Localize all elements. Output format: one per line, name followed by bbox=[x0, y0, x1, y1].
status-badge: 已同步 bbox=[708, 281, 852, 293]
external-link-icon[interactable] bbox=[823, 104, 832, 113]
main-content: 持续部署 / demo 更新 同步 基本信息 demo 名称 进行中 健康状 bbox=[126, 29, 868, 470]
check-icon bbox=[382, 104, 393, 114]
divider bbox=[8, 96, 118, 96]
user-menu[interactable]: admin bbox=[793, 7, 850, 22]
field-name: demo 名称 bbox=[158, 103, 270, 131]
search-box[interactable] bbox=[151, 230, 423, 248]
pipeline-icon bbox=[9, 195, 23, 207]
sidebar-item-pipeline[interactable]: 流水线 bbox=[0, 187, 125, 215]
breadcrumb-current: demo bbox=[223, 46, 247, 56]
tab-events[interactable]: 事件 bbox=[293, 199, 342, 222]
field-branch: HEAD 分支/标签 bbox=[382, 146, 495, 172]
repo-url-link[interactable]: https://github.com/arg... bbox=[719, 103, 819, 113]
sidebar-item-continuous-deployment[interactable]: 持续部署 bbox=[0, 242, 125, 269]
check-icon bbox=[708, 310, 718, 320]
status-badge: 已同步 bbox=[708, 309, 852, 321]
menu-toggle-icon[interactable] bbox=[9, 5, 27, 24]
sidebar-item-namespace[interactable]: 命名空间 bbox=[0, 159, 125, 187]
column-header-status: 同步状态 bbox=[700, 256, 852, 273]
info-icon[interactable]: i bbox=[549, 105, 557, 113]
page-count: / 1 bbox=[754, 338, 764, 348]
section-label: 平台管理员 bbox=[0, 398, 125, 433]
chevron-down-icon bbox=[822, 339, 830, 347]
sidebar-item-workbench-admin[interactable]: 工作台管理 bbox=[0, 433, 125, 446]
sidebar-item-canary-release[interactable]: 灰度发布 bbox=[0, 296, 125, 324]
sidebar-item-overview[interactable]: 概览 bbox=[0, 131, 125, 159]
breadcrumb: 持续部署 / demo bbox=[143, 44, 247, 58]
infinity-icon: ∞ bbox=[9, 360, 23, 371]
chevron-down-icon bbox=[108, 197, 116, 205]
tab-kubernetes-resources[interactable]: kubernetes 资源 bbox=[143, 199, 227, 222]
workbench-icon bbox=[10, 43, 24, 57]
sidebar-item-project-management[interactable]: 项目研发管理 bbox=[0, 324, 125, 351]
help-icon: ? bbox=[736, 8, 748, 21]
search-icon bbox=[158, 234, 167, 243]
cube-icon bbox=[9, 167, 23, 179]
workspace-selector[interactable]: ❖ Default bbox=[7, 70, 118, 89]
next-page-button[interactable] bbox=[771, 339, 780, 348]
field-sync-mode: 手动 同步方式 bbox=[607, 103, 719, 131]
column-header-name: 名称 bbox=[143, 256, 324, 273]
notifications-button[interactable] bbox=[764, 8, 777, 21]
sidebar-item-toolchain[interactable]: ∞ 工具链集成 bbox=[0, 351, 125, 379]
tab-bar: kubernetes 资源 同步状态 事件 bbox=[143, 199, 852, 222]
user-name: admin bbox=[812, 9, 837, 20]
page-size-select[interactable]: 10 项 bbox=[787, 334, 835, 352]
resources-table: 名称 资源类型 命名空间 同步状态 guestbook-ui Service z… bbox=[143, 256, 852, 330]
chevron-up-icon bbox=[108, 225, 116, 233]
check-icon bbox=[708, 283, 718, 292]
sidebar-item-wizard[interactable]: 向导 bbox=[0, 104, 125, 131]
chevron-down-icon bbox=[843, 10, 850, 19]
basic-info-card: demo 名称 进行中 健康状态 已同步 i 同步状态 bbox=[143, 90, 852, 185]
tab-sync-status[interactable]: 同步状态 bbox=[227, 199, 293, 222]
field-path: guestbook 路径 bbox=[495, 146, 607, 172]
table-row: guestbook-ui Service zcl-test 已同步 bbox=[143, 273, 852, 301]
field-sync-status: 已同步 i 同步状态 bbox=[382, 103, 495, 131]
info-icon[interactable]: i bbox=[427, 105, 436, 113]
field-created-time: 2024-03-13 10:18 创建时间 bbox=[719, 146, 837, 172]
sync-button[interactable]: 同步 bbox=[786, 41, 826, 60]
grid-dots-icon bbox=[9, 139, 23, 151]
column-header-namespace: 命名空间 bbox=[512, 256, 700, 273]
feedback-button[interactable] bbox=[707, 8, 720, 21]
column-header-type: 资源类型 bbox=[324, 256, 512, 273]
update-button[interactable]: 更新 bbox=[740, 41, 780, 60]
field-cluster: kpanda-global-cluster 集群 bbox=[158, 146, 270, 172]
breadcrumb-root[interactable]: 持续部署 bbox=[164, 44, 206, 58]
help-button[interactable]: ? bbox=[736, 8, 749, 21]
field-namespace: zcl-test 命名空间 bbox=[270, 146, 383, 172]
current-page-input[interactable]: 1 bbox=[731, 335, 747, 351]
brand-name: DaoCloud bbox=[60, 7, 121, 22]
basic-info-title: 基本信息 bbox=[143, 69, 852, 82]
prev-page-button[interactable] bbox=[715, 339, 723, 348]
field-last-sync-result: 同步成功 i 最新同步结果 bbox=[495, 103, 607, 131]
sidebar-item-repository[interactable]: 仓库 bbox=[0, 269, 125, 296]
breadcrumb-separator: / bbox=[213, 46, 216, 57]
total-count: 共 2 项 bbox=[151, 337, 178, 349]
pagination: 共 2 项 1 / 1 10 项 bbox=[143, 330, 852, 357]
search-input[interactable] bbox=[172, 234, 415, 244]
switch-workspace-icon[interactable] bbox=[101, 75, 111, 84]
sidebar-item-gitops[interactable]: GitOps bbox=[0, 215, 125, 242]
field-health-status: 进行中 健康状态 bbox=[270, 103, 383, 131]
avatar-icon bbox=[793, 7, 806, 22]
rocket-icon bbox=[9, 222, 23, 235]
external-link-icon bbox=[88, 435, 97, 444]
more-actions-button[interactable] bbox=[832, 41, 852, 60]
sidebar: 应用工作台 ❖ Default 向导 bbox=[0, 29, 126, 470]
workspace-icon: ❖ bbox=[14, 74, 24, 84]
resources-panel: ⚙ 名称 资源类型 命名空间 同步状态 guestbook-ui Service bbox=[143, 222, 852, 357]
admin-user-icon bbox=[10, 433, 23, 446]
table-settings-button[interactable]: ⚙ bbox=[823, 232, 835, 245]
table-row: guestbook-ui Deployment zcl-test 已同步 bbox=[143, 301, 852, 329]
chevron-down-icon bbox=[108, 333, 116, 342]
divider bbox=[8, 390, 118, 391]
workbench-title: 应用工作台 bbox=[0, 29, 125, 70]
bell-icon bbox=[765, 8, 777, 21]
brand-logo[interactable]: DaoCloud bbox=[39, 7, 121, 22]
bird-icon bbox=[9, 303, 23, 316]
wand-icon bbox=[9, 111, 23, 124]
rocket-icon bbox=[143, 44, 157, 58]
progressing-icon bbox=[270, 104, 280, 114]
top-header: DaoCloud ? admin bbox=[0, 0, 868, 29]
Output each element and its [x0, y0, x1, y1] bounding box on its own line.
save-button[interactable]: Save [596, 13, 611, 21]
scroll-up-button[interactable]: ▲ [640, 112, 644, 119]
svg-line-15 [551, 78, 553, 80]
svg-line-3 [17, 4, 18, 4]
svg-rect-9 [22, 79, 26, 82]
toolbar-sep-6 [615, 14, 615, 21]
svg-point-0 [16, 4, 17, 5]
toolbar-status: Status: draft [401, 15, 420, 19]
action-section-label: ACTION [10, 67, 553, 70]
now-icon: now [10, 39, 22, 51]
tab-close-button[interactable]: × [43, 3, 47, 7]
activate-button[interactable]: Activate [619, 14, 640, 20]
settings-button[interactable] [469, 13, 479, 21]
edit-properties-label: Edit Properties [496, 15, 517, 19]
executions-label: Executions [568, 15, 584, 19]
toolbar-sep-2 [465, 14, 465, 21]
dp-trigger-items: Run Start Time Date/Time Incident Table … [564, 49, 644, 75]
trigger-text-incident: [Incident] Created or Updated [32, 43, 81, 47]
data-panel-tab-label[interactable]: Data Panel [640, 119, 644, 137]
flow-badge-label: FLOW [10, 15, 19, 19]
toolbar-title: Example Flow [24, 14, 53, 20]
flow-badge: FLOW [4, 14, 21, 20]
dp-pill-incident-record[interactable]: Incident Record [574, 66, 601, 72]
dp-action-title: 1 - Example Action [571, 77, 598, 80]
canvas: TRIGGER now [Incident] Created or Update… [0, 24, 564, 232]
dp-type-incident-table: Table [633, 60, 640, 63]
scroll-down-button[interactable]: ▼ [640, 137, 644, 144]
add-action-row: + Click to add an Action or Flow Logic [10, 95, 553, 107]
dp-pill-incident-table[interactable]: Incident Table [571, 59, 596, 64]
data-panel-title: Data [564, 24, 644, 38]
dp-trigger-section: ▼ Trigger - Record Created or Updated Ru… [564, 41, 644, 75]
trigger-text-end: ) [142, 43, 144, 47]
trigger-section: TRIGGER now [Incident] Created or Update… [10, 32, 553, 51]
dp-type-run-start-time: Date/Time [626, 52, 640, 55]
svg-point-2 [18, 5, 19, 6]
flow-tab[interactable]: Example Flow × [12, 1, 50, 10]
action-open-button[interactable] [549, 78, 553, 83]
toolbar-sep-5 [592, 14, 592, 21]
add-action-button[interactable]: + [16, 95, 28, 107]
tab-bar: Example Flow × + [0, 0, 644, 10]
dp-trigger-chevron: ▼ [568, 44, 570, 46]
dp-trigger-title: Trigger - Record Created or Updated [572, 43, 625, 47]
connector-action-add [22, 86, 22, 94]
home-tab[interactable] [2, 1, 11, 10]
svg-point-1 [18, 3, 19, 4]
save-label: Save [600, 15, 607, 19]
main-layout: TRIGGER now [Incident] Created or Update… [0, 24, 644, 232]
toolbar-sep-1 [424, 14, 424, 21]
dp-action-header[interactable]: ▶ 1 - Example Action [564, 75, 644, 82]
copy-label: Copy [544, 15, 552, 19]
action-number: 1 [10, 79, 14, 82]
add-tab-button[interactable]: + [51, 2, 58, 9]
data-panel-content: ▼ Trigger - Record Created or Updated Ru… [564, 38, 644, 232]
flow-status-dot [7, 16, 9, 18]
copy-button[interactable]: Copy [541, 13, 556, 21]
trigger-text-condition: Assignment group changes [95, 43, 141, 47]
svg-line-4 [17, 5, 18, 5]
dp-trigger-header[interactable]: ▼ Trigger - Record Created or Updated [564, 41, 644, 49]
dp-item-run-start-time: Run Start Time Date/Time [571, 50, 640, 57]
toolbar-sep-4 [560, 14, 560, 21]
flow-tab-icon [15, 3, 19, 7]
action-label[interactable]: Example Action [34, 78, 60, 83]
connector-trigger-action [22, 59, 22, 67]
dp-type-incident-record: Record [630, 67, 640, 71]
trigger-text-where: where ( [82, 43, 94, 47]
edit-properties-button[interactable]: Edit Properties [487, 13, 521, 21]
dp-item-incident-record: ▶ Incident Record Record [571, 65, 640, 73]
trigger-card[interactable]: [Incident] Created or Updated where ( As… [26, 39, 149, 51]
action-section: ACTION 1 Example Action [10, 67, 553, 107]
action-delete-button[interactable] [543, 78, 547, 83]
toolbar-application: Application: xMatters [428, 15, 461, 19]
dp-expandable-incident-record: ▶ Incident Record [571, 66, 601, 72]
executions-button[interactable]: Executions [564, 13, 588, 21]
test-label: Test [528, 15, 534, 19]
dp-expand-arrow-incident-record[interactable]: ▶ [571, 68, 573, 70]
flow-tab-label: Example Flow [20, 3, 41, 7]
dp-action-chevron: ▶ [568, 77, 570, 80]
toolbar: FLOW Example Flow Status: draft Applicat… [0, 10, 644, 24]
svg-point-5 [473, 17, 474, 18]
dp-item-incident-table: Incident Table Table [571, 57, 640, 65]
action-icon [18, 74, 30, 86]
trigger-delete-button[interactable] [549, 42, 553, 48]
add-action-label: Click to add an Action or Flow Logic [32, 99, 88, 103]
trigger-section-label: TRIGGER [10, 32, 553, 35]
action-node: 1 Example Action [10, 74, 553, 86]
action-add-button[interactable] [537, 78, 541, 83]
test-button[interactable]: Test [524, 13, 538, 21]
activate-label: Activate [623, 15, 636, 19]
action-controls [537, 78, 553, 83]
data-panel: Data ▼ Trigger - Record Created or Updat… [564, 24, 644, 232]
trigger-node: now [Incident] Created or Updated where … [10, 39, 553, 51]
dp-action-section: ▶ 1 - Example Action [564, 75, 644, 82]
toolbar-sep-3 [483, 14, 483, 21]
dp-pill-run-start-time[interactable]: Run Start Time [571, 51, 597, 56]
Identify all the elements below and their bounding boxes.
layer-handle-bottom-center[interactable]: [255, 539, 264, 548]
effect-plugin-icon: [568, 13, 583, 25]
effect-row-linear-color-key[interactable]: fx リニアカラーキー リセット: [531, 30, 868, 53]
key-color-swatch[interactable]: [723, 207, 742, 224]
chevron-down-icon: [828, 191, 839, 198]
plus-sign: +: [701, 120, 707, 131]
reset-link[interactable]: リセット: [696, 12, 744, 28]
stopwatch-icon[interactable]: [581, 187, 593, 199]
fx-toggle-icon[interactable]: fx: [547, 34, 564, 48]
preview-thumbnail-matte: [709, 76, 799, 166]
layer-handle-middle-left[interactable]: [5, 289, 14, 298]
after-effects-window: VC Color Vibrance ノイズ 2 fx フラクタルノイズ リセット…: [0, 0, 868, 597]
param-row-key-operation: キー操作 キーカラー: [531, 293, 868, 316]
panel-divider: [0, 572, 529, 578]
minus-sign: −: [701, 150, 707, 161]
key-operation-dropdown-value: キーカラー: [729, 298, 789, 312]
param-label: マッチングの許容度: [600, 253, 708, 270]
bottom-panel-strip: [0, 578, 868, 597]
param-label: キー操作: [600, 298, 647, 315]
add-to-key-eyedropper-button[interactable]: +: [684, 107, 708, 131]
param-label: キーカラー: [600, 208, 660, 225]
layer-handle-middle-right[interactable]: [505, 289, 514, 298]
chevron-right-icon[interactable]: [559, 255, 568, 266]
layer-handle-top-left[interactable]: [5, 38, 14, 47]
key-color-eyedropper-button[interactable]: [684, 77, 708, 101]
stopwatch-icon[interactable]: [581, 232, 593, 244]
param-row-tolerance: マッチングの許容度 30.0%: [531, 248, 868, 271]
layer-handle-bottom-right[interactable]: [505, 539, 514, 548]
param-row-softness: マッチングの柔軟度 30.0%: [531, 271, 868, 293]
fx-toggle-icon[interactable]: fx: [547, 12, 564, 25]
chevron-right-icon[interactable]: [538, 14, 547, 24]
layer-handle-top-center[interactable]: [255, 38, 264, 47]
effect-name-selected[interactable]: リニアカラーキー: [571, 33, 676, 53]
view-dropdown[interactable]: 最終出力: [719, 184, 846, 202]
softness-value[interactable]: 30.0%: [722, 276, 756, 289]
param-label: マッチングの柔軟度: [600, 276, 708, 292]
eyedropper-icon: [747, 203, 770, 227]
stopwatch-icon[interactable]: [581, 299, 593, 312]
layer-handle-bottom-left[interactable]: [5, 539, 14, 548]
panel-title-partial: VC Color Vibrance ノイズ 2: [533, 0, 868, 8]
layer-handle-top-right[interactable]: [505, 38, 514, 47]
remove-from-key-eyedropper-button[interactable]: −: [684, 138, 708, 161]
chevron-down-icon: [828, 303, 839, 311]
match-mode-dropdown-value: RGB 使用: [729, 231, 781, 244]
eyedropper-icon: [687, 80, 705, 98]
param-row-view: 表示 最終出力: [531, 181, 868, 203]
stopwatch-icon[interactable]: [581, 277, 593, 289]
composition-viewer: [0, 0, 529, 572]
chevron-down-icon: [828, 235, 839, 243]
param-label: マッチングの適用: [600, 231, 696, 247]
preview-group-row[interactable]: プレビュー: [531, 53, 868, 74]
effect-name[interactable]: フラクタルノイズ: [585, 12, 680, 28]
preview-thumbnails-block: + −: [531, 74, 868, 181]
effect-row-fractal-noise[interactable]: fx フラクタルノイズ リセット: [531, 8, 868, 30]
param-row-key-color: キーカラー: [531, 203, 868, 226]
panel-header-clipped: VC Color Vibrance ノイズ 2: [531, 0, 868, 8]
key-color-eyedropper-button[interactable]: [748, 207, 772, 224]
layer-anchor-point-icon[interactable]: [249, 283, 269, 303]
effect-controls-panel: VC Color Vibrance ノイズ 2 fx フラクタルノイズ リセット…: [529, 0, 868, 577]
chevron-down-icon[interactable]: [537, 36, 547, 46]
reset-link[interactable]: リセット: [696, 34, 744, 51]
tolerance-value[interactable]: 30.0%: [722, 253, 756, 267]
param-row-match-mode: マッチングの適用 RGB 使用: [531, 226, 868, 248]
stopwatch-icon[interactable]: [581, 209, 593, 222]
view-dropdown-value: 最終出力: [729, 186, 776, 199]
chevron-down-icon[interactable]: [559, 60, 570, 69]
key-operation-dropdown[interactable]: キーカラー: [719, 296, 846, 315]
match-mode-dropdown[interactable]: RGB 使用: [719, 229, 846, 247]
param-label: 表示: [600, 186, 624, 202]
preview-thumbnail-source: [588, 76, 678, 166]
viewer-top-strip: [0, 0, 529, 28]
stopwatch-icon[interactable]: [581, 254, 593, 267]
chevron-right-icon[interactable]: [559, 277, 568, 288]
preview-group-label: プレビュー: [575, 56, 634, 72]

→ **PROBLEM REQUIREMENTS**
All lines in the records that contain "キー操作" are to be copied and returned.

→ **OUTPUT OF THE EXERCISE**
param-row-key-operation: キー操作 キーカラー: [531, 293, 868, 316]
param-label: キー操作: [600, 298, 647, 315]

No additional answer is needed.